Alle Eltern kennen es: es ist morgens, die Arbeit bzw. die Kita ruft, man ist eigentlich schon 10 Minuten zu spät dran und die Kinder wollen sich aber einfach partout nicht anziehen. Wie reagiert man nun am besten? Mit Druck? Drohungen? „Wenn du dich jetzt nicht anziehst, dann …“ Aber fühlt sich das gut an? Fühlt sich das richtig an? Oft sind das unsere ersten Impulse, weil wir es vielleicht selbst so erlebt haben als Kind, doch im Nachhinein spüren wir, dass es der Verbindung zu unseren Kindern nicht guttut, dass wir uns in diesem Moment über sie stellen, Macht ausüben, obwohl wir eigentlich gerade total hilflos sind und nicht weiterwissen. Doch warum ist es eigentlich so, dass vielen Kindern morgens das Anziehen so schwerfällt? Für uns Erwachsene sind es lediglich ein paar Kleidungsstücke, die angezogen werden müssen. „Das kann doch nicht so schlimm sein“, denken wir uns oft. Doch für unsere Kinder steckt hinter dem Prozess des Anziehens viel mehr als wir vielleicht denken und ein Perspektivwechsel lohnt sich:
Anziehen ist ein Übergang
Übergänge begleiten uns den ganzen Tag. Wir stehen auf, machen uns fertig, verlassen das Haus, beginnen zu arbeiten, machen vielleicht eine kurze Pause, arbeiten weiter, usw. All diese verschiedenen Tätigkeiten erfordern einen Übergang von der einen Situation zur nächsten. Für uns Erwachsene ist dies völlig selbstverständlich. Weil wir es so gelernt und verinnerlicht haben. Weil wir Vorausschauen und den nächsten Schritt planen können. Kinder jedoch leben im Hier und Jetzt. Sie saugen alles aus ihrer Umgebung auf, nehmen feinste Reize wahr, genießen das aktuelle Spiel, das Glitzern feiner Staubkörner in der Sonne, beobachten genüsslich die Fliege auf dem Esstisch und kreieren sich so Zusammenhänge unserer Welt. Übergänge werden dabei als störend und herausfordernd empfunden, da sie die aktuelle Handlung der Kinder unter- oder sogar abbrechen. Kinder leben noch nicht nach der „Erwachsenenuhr“, die ihnen sagt, wann es Zeit zum Anziehen oder Losfahren ist. Für sie kommt die Ankündigung „Anziehen!“ oft völlig unerwartet und wird daher meist erstmal mit einem strikten „Nein!“ kommentiert. Eigentlich verständlich, denn wie würden wir uns fühlen, wenn wir gerade entspannt in der Badewanne liegen und plötzlich unser Partner ruft „Los, jetzt zehn Liegestütze!“? Wohl auch eher mit Abneigung als mit sofortiger Zustimmung.

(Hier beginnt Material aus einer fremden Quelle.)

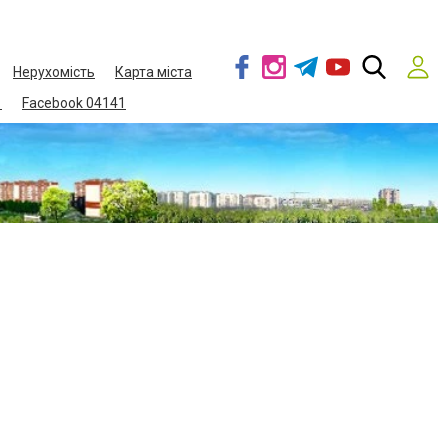
Нерухомість
Карта міста
1
Facebook 04141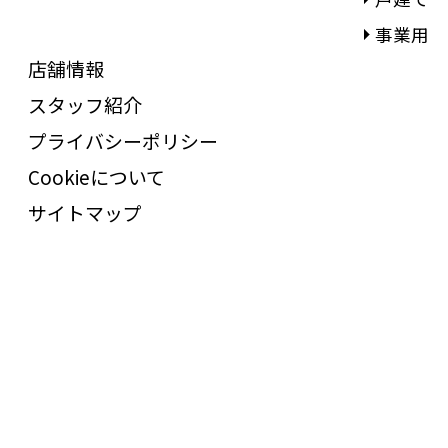
事業用
店舗情報
スタッフ紹介
プライバシーポリシー
Cookieについて
サイトマップ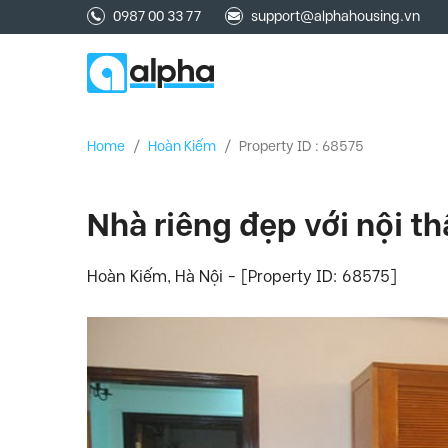
0987 00 33 77
support@alphahousing.vn
Home
/
Hoàn Kiếm
/
Property ID : 68575
Nhà riêng đẹp với nội t
Hoàn Kiếm, Hà Nội - [Property ID: 68575]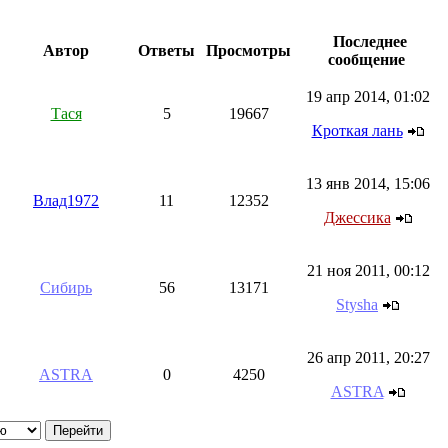
Последнее
Автор
Ответы
Просмотры
сообщение
19 апр 2014, 01:02
Тася
5
19667
Кроткая лань
13 янв 2014, 15:06
Влад1972
11
12352
Джессика
21 ноя 2011, 00:12
Сибирь
56
13171
Stysha
26 апр 2011, 20:27
ASTRA
0
4250
ASTRA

Mehr Selbstständigkeit und Selbstbestimmung, bitte!
Mit Anfang der Autonomiephase, welche meist um das 2. Lebensjahr beginnt, entwickeln Kinder einen zunehmenden Drang nach Selbstbestimmung und Selbstwirksamkeit. Die eigene Identität beginnt sich herauszubilden und Kinder wollen in dieser Phase ganz viel allein probieren, erforschen und schaffen. Sie wollen ihre eigenen Entscheidungen treffen und ihren eigenen Willen entwickeln. Kommt dann plötzlich morgens Mama um die Ecke und fordert das sofortige Anziehen ein, kann es durchaus emotionalen Widerstand seitens des Kindes geben. Es möchte schließlich selbst entscheiden, wann es sich anzieht und welche Kleidungsstücke es dabei wählt. Meist kommt dann noch hinzu, dass die Kinder in dieser Phase beim Anziehen möglichst viel alleine machen wollen, es aber manchmal teilweise noch zu schwierig ist oder sehr viel Zeit in Anspruch nimmt, was wiederum auf Seiten der Eltern zu Ungeduld und Zeitdruck führt. Ein ziemlich kräfteraubender Kreislauf entsteht…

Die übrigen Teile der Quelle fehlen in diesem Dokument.